According to another aspect, this disclosure describes a computer implemented method of style transfer, the method comprising: determining a set of content features from a source image using an encoder neural network; determining a set of style features from a style image using the encoder neural network; determining position dependent content features using joint statistics of position and content features in regions of the source image; determining position dependent style features using joint statistics of position and style features in regions of the style image; generating a set of transformed content features from the set of position dependent content features based on the joint statistics of position and content features; generating a set of transformed style features from the set of transformed content features based on the joint statistics of position and style features; and generating an output image from the transformed set of style features and the transformed set of content features using a decoder neural network.
The method may provide an enhancement to other descriptive methods, such as the whitening and color transformation, by taking into account non-stationary patterns in the input images using the position dependent style and content features.

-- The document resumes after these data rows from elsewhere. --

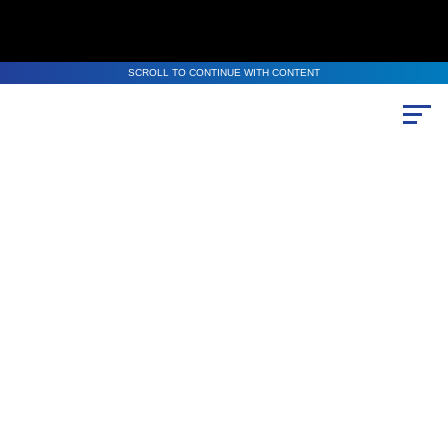
SCROLL TO CONTINUE WITH CONTENT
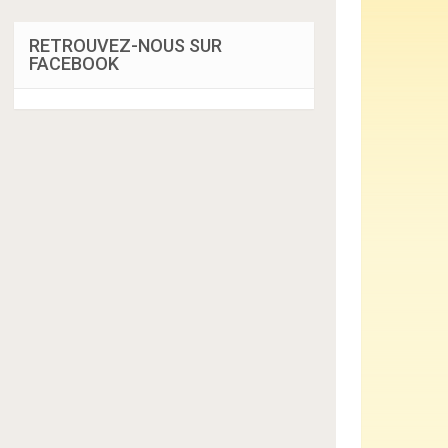
RETROUVEZ-NOUS SUR
FACEBOOK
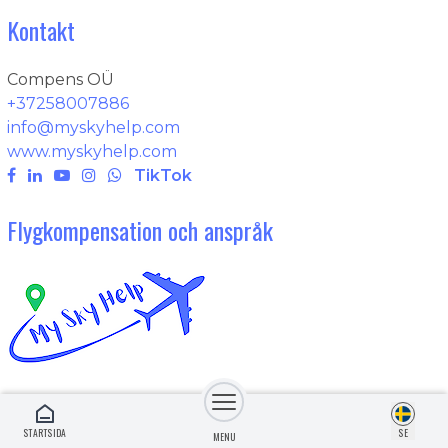
Kontakt
Compens OÜ
+37258007886
info@myskyhelp.com
www.myskyhelp.com
TikTok
Flygkompensation och anspråk
STARTSIDA
SE
.
MENU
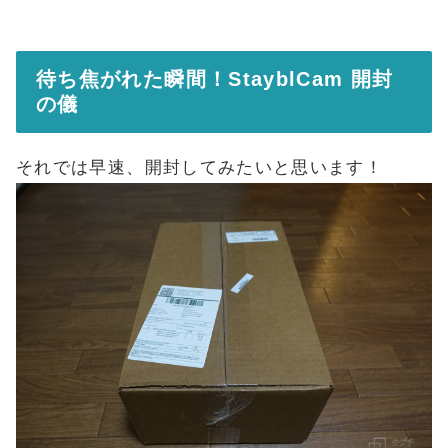
待ち焦がれた瞬間！StayblCam 開封
の儀
それでは早速、開封してみたいと思います！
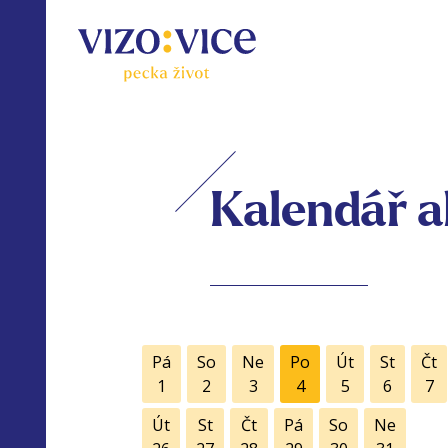
Kalendář a
Pá
So
Ne
Po
Út
St
Čt
1
2
3
4
5
6
7
Út
St
Čt
Pá
So
Ne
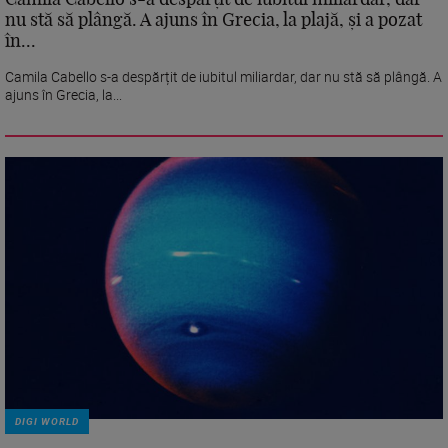
nu stă să plângă. A ajuns în Grecia, la plajă, și a pozat
în...
Camila Cabello s-a despărțit de iubitul miliardar, dar nu stă să plângă. A
ajuns în Grecia, la...
DIGI WORLD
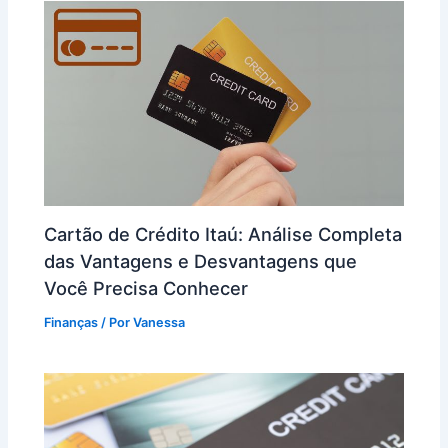
Cartão de Crédito Itaú: Análise Completa
das Vantagens e Desvantagens que
Você Precisa Conhecer
Finanças
/ Por
Vanessa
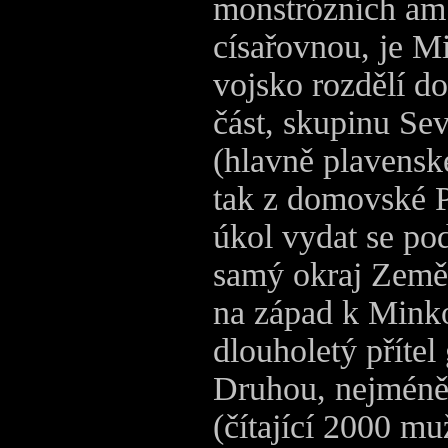
monstrózních am
císařovnou, je M
vojsko rozdělí do
část, skupinu Sev
(hlavně plavenské
tak z domovské P
úkol vydat se po
samý okraj Země 
na západ k Mink
dlouholetý přítel 
Druhou, nejméně 
(čítající 2000 m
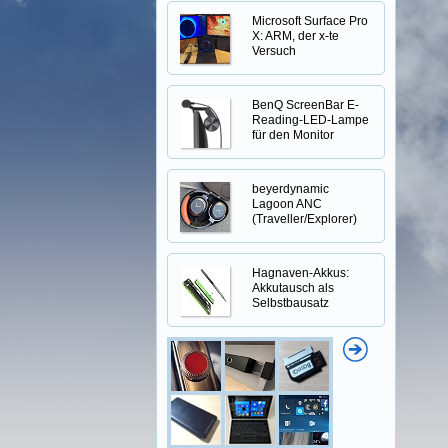
Microsoft Surface Pro
X: ARM, der x-te
Versuch
BenQ ScreenBar E-
Reading-LED-Lampe
für den Monitor
beyerdynamic
Lagoon ANC
(Traveller/Explorer)
Hagnaven-Akkus:
Akkutausch als
Selbstbausatz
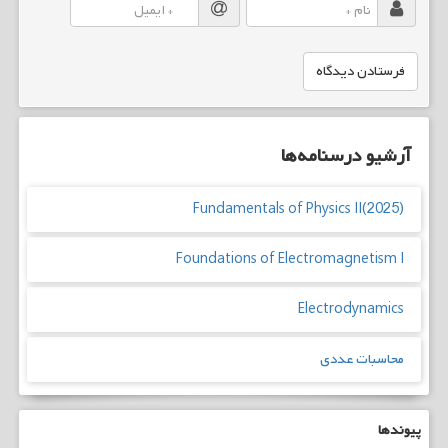
آرشیو درسنامه‌ها
Fundamentals of Physics II(2025)
Foundations of Electromagnetism I
Electrodynamics
محاسبات عددی
پیوندها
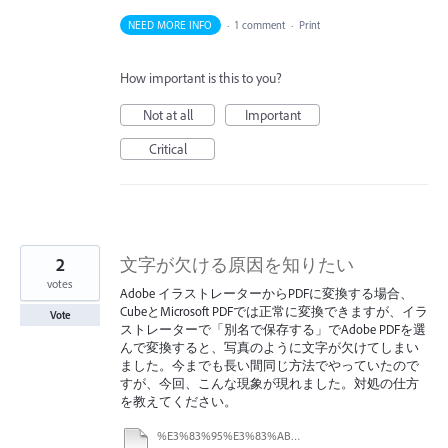
NEED MORE INFO
·
1 comment
·
Print
How important is this to you?
Not at all
Important
Critical
2
文字が欠ける原因を知りたい
votes
Adobe イラストレーターからPDFに変換する場合、
CubeとMicrosoft PDFでは正常に変換できますが、イラ
Vote
ストレーターで「別名で保存する」でAdobe PDFを選
んで変換すると、写真のように文字が欠けてしまい
ました。今までも長い間同じ方法でやっていたので
すが、今回、こんな現象が現れました。対処の仕方
を教えてください。
%E3%83%95%E3%83%AB%E3%83%99%E3%83%BC%E3%83%AB2026%E5%B9%B43%E6%9C%88.pdf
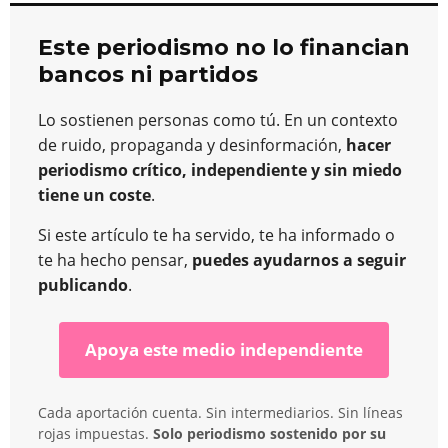
Este periodismo no lo financian
bancos ni partidos
Lo sostienen personas como tú. En un contexto
de ruido, propaganda y desinformación,
hacer
periodismo crítico, independiente y sin miedo
tiene un coste
.
Si este artículo te ha servido, te ha informado o
te ha hecho pensar,
puedes ayudarnos a seguir
publicando
.
Apoya este medio independiente
Cada aportación cuenta. Sin intermediarios. Sin líneas
rojas impuestas.
Solo periodismo sostenido por su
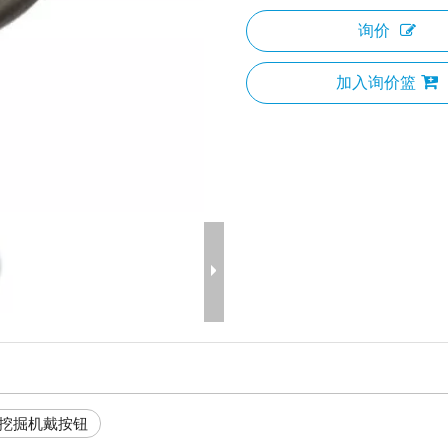
询价
加入询价篮
挖掘机戴按钮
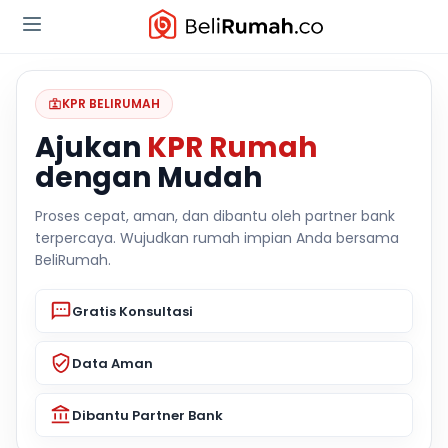
KPR BELIRUMAH
Ajukan
KPR Rumah
dengan Mudah
Proses cepat, aman, dan dibantu oleh partner bank
terpercaya. Wujudkan rumah impian Anda bersama
BeliRumah.
Gratis Konsultasi
Data Aman
Dibantu Partner Bank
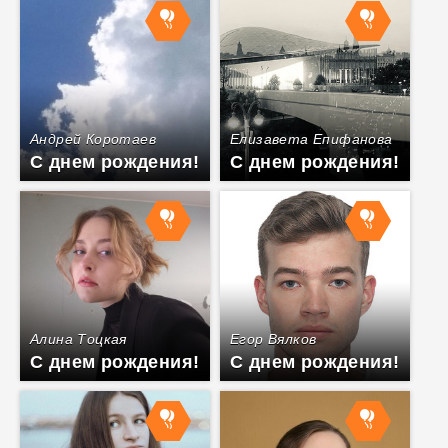
Андрей Коротаев
Елизавета Епифанова
С днем рождения!
С днем рождения!
Алина Тоцкая
Егор Вялков
С днем рождения!
С днем рождения!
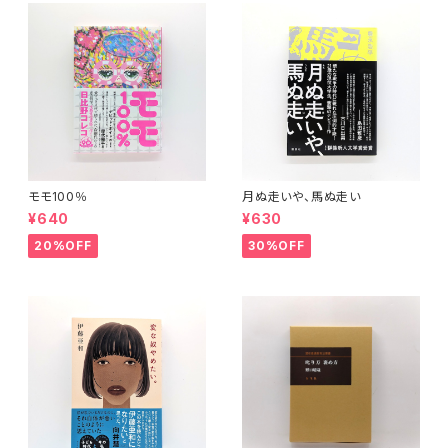
モモ100％
月ぬ走いや、馬ぬ走い
¥640
¥630
20%OFF
30%OFF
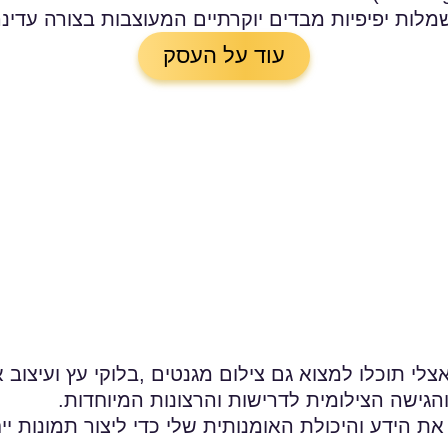
ות יפיפיות מבדים יוקרתיים המעוצבות בצורה עדינה
עוד על העסק
אצלי תוכלו למצוא גם צילום מגנטים ,בלוקי עץ ועיצוב
גישה הצילומית לדרישות והרצונות המיוחדות.
ידע והיכולת האומנותית שלי כדי ליצור תמונות ייחו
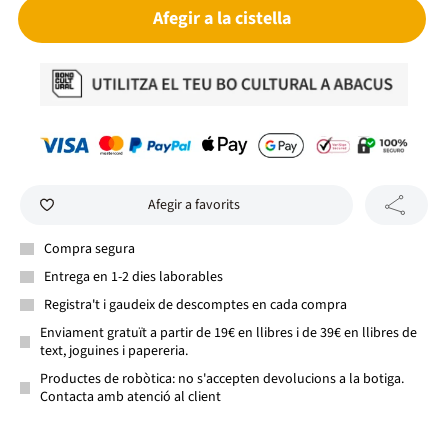
Afegir a la cistella
Afegir a favorits
Compra segura
Entrega en 1-2 dies laborables
Registra't i gaudeix de descomptes en cada compra
Enviament gratuït a partir de 19€ en llibres i de 39€ en llibres de
text, joguines i papereria.
Productes de robòtica: no s'accepten devolucions a la botiga.
Contacta amb atenció al client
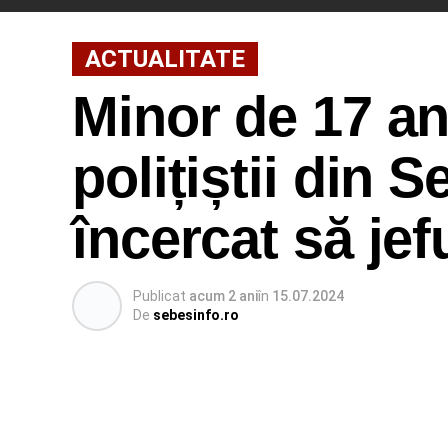
ACTUALITATE
Minor de 17 an
polițiștii din 
încercat să jef
Publicat
acum 2 ani
în
15.07.2024
De
sebesinfo.ro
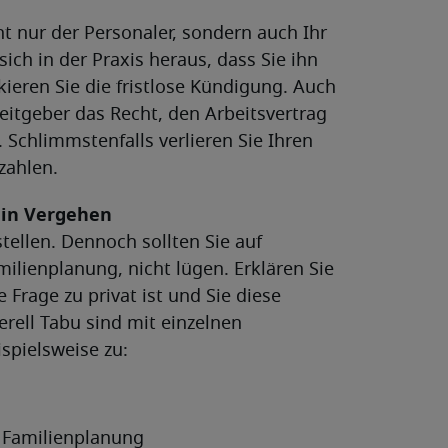
t nur der Personaler, sondern auch Ihr
sich in der Praxis heraus, dass Sie ihn
ieren Sie die fristlose Kündigung. Auch
eitgeber das Recht, den Arbeitsvertrag
 Schlimmstenfalls verlieren Sie Ihren
zahlen.
ein Vergehen
tellen. Dennoch sollten Sie auf
ilienplanung, nicht lügen. Erklären Sie
 Frage zu privat ist und Sie diese
rell Tabu sind mit einzelnen
spielsweise zu:
 Familienplanung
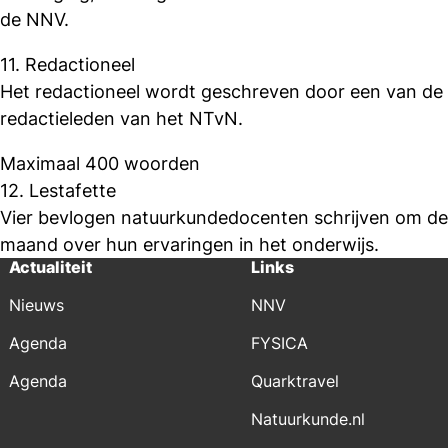
de NNV.
11. Redactioneel
Het redactioneel wordt geschreven door een van de
redactieleden van het NTvN.
Maximaal 400 woorden
12. Lestafette
Vier bevlogen natuurkundedocenten schrijven om de
maand over hun ervaringen in het onderwijs.
Actualiteit
Links
Nieuws
NNV
Agenda
FYSICA
Agenda
Quarktravel
Natuurkunde.nl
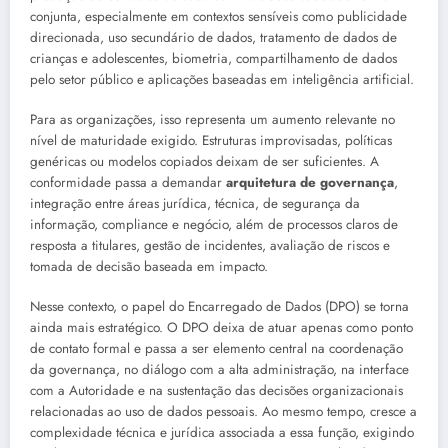
conjunta, especialmente em contextos sensíveis como publicidade
direcionada, uso secundário de dados, tratamento de dados de
crianças e adolescentes, biometria, compartilhamento de dados
pelo setor público e aplicações baseadas em inteligência artificial.
Para as organizações, isso representa um aumento relevante no
nível de maturidade exigido. Estruturas improvisadas, políticas
genéricas ou modelos copiados deixam de ser suficientes. A
conformidade passa a demandar
arquitetura de governança
,
integração entre áreas jurídica, técnica, de segurança da
informação, compliance e negócio, além de processos claros de
resposta a titulares, gestão de incidentes, avaliação de riscos e
tomada de decisão baseada em impacto.
Nesse contexto, o papel do Encarregado de Dados (DPO) se torna
ainda mais estratégico. O DPO deixa de atuar apenas como ponto
de contato formal e passa a ser elemento central na coordenação
da governança, no diálogo com a alta administração, na interface
com a Autoridade e na sustentação das decisões organizacionais
relacionadas ao uso de dados pessoais. Ao mesmo tempo, cresce a
complexidade técnica e jurídica associada a essa função, exigindo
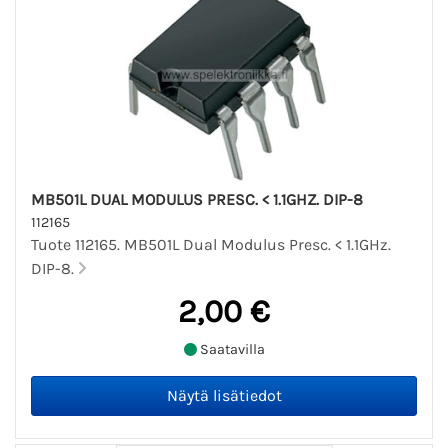
MB501L DUAL MODULUS PRESC. < 1.1GHZ. DIP-8
112165
Tuote 112165. MB501L Dual Modulus Presc. < 1.1GHz.
DIP-8.
2,00 €
Saatavilla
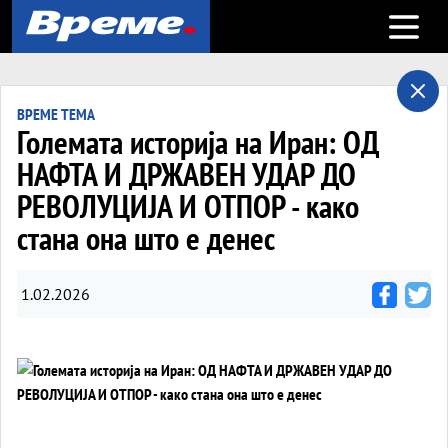
Open m
ВРЕМЕ ТЕМА
Големата историја на Иран: ОД
НАФТА И ДРЖАВЕН УДАР ДО
РЕВОЛУЦИЈА И ОТПОР - како
стана она што е денес
1.02.2026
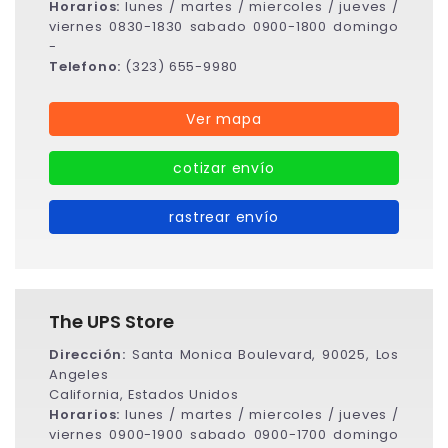
Horarios:
lunes / martes / miercoles / jueves /
viernes 0830-1830 sabado 0900-1800 domingo
-
Telefono:
(323) 655-9980
Ver mapa
cotizar envío
rastrear envío
The UPS Store
Dirección:
Santa Monica Boulevard, 90025, Los
Angeles
California, Estados Unidos
Horarios:
lunes / martes / miercoles / jueves /
viernes 0900-1900 sabado 0900-1700 domingo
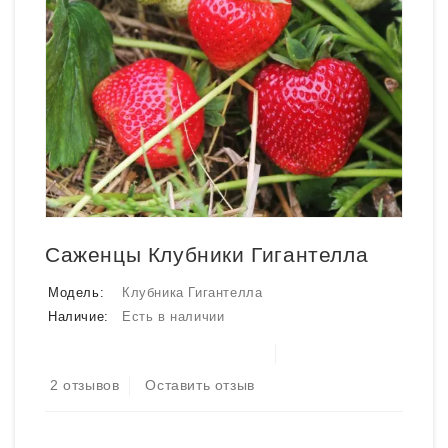
Саженцы Клубники Гигантелла
Модель:
Клубника Гигантелла
Наличие:
Есть в наличии
2 отзывов
Оставить отзыв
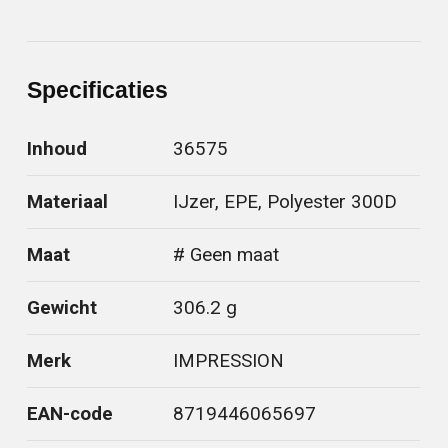
Specificaties
Inhoud
36575
Materiaal
IJzer, EPE, Polyester 300D
Maat
# Geen maat
Gewicht
306.2 g
Merk
IMPRESSION
EAN-code
8719446065697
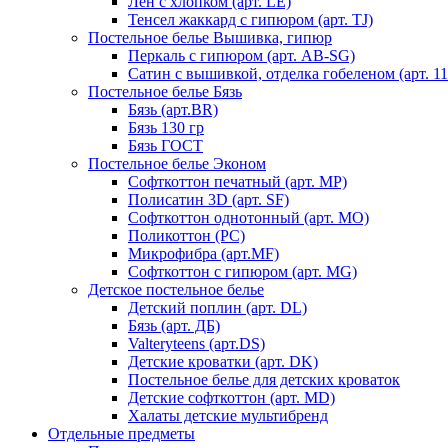
Лен с хлопком (арт. LE)
Тенсел жаккард с гипюром (арт. TJ)
Постельное белье Вышивка, гипюр
Перкаль с гипюром (арт. AB-SG)
Сатин с вышивкой, отделка гобеленом (арт. 11
Постельное белье Бязь
Бязь (арт.BR)
Бязь 130 гр
Бязь ГОСТ
Постельное белье Эконом
Софткоттон печатный (арт. MР)
Полисатин 3D (арт. SF)
Софткоттон однотонный (арт. MO)
Поликоттон (PC)
Микрофибра (арт.MF)
Софткоттон с гипюром (арт. MG)
Детское постельное белье
Детский поплин (арт. DL)
Бязь (арт. ДБ)
Valteryteens (арт.DS)
Детские кроватки (арт. DK)
Постельное белье для детских кроваток
Детские софткоттон (арт. MD)
Халаты детские мультибренд
Отдельные предметы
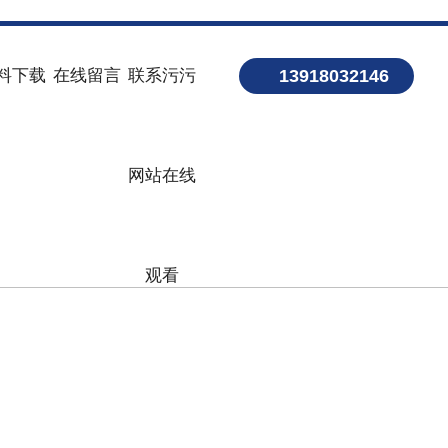
料下载
在线留言
联系污污
13918032146
网站在线
观看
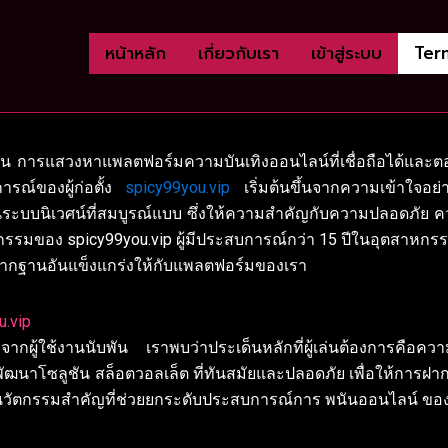
หน้าหลัก
เกี่ยวกับเรา
เข้าสู่ระบบ
Ter
จำวัน การแสวงหาแพลตฟอร์มความบันเทิงออนไลน์ที่เชื่อถือได้แ
รณ์ของผู้ก่อตั้ง
spicy99you.vip
เริ่มต้นขึ้นจากความเข้าใจอย่า
่เป็นระบบนิเวศน์ที่สมบูรณ์แบบ ซึ่งให้ความสำคัญกับความปลอดภัย 
ตกรรมของ spicy99you.vip ผู้มีประสบการณ์กว่า 15 ปีในอุตสาหกรร
งรากฐานอันแข็งแกร่งให้กับแพลตฟอร์มของเรา
u.vip
ียงจากผู้ใช้งานนับพัน เราพบว่าประเด็นหลักที่ผู้เล่นต้องก
พัฒนาโซลูชัน สล็อตวอลเล็ต ที่ทันสมัยและปลอดภัย เพื่อให้การฝ
ในนวัตกรรมสำคัญที่ช่วยยกระดับประสบการณ์การ พนันออนไลน์ ของ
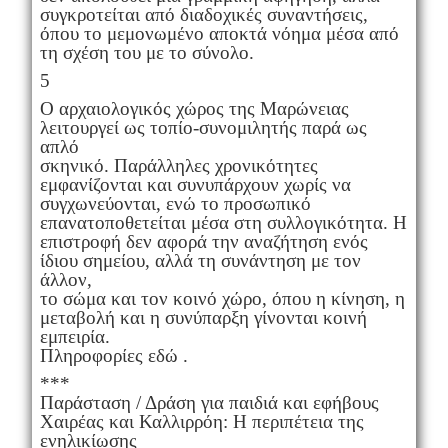
συγκροτείται από διαδοχικές συναντήσεις,
όπου το μεμονωμένο αποκτά νόημα μέσα από
τη σχέση του με το σύνολο.
5
Ο αρχαιολογικός χώρος της Μαρώνειας
λειτουργεί ως τοπίο-συνομιλητής παρά ως
απλό
σκηνικό. Παράλληλες χρονικότητες
εμφανίζονται και συνυπάρχουν χωρίς να
συγχωνεύονται, ενώ το προσωπικό
επανατοποθετείται μέσα στη συλλογικότητα. Η
επιστροφή δεν αφορά την αναζήτηση ενός
ίδιου σημείου, αλλά τη συνάντηση με τον
άλλον,
το σώμα και τον κοινό χώρο, όπου η κίνηση, η
μεταβολή και η συνύπαρξη γίνονται κοινή
εμπειρία.
Πληροφορίες εδώ .
***
Παράσταση / Δράση για παιδιά και εφήβους
Χαιρέας και Καλλιρρόη: Η περιπέτεια της
ενηλικίωσης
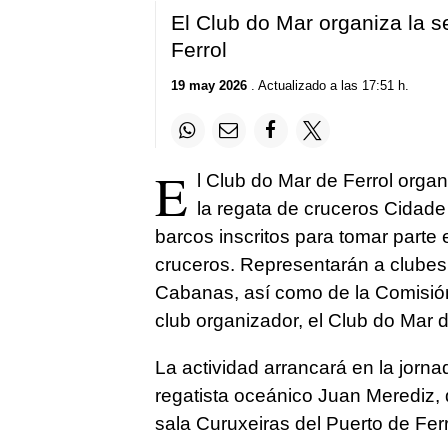
El Club do Mar organiza la s
Ferrol
19 may 2026
. Actualizado a las 17:51 h.
E
l Club do Mar de Ferrol orga
la regata de cruceros Cidade
barcos inscritos para tomar parte 
cruceros. Representarán a clubes 
Cabanas, así como de la Comisión
club organizador, el Club do Mar d
La actividad arrancará en la jorna
regatista oceánico Juan Merediz, q
sala Curuxeiras del Puerto de Ferr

The content features and style features may be determined from the source and style images respectively using a feature recognition neural network. An example of such a network is the VGG network, though other feature recognition networks may alternatively be used. The decoder neural network may be an neural network trained to reproduce images from feature maps produced by the feature recognition neural network. Together, the feature recognition neural network and the decoder neural network may form an autoencoder system.
The style image and/or source image comprises a continuous two-dimensional representation of a three-dimensional object, as described above in relation to the first aspect.
The joint statistics of position and content features comprise a content feature mean, a content position mean and covariances between content features and content positions, and wherein determining position dependent content features comprises determining a conditional model of the content features conditioned on position. The conditional model of the content features may comprise a position dependent content mean and a conditional content covariance. Generating the set of transformed content features from the set of position dependent content features may comprise: centering the position dependent content features based on the position dependent content mean; and applying a whitening transformation based on the conditional content covariance.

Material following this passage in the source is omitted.